Because I am now the only one, I realize the effort that it took to be one of two, and the one with a claim to the role that was arguably less strong. I feel a release of tension, and my relief and enjoyment of my new status creeps me out a little. I certainly do not think that non-bio-moms are somehow less important than bio-moms — I will fight you if you try to claim that is true! But the tension that was released with Ezekiel’s transition is clear when I think about Ira, and it was never there with regard to Leigh.
Was there an internal part of me that wondered if I was the lesser of two moms, and thus is now relieved to be the only mom?
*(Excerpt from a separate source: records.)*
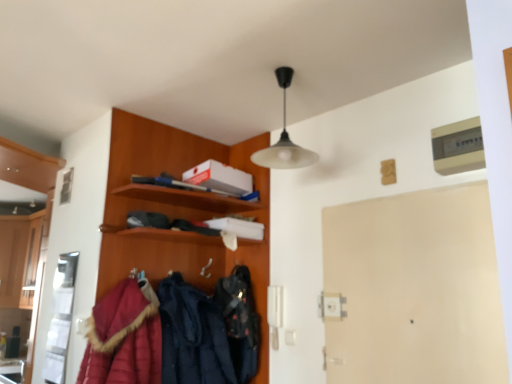 Question: Is point (284, 72) closer or farther from the camera than point (238, 337)?

Choices:
 (A) farther
 (B) closer

Answer: (B)

Question: From a real-world perspective, is matte black pendant light at upper center physically located above or below velvet black bag at center, positioned as the first clothing in right-to-left order?

Choices:
 (A) below
 (B) above

Answer: (B)

Question: Which of these objects is positioned farthest from the matte black pendant light at upper center?

Choices:
 (A) brushed metal cabinet at left
 (B) velvet black bag at center, positioned as the first clothing in right-to-left order
 (C) wooden coat rack at upper left
 (D) quilted red coat at lower left
 (E) velvet-like navy blue coat at center, marked as the 2th clothing in a right-to-left arrangement

Answer: (A)

Question: Estimate the real-world distances between objects in this image. Which object is closer to the brushed metal cabinet at left?

Choices:
 (A) quilted red coat at lower left
 (B) beige matte door at center
 (C) velvet black bag at center, positioned as the first clothing in right-to-left order
 (D) wooden coat rack at upper left
 (E) matte black pendant light at upper center

Answer: (D) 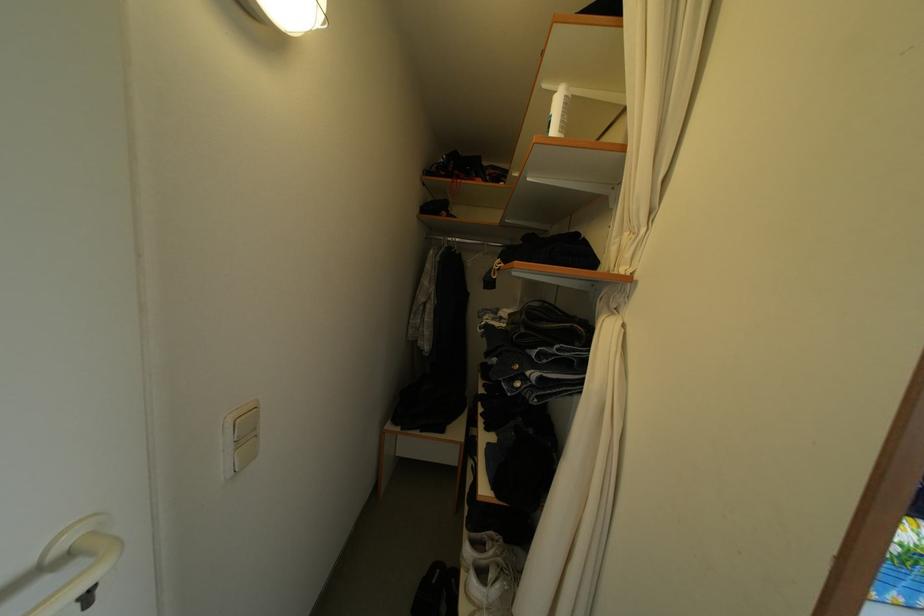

I have certainly absorbed the messages that come from from our society that say moms are of primary importance to children and that there can only be one “real” mom. Messages like those drilled their way into me, despite all of the work that I and my family have done to counter them, both in how we structure family care and interactions, and in our writings about our experiences as NGPs.
But I don’t think that’s the whole story. I can see now that it took active effort to parent as one of two moms, to craft a family that so directly countered the narrative of a central singular mother. Part of what I’m experiencing now is relief from that work, and I would like to thank those of you who are still parenting as non-bio-moms in two-mom families. This is real work that you are doing, and you do it every minute of every day. It is important work — creating a new reality in which all kinds of families and all kinds of parents are seen as real. I can see how hard you are working because one piece of that job was taken off of my back. I’m still with you (and with dads and other parents who have children via donor conception) in navigating the waters of parenting without a genetic connection while my spouse has that connection. I’m also with you (and many others) in the push to share the work of parenting, not place it de facto on the mother’s shoulders. But that’s not the only work that you are doing; you are also showing yourselves, your families, and your communities that non-bio-moms are real moms. You are, in fact, part of the dismantling of the patriarchal view of families that both elevates (bio) moms due to their wombs and chains them to the work of caring for their children, often without support. Your work of parenting is about love and choosing to parent, not about a biological mandate to nurture, and in doing this work you are opening up new possibilities for all parents. Society may not always remember to thank you for that work, so I leave my thanks for you here.